Information shown below:

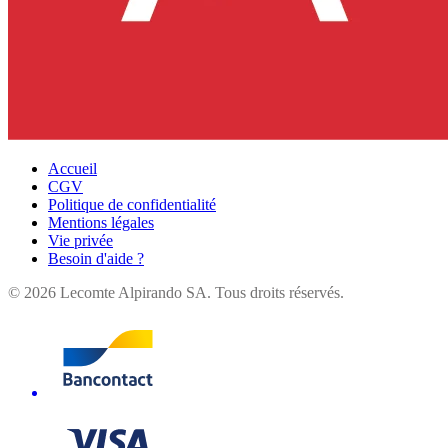
Accueil
CGV
Politique de confidentialité
Mentions légales
Vie privée
Besoin d'aide ?
©
2026
Lecomte Alpirando SA. Tous droits réservés.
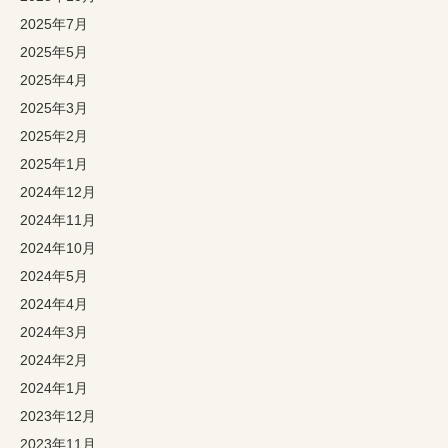
2025年7月
2025年5月
2025年4月
2025年3月
2025年2月
2025年1月
2024年12月
2024年11月
2024年10月
2024年5月
2024年4月
2024年3月
2024年2月
2024年1月
2023年12月
2023年11月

End of Information shown.

* **What the task requires**:
Copy out the material above in full and exactly; its pictures are not to appear.

* **Reply**:
Accueil
CGV
Politique de confidentialité
Mentions légales
Vie privée
Besoin d'aide ?
©
2026
Lecomte Alpirando SA. Tous droits réservés.
2025年7月
2025年5月
2025年4月
2025年3月
2025年2月
2025年1月
2024年12月
2024年11月
2024年10月
2024年5月
2024年4月
2024年3月
2024年2月
2024年1月
2023年12月
2023年11月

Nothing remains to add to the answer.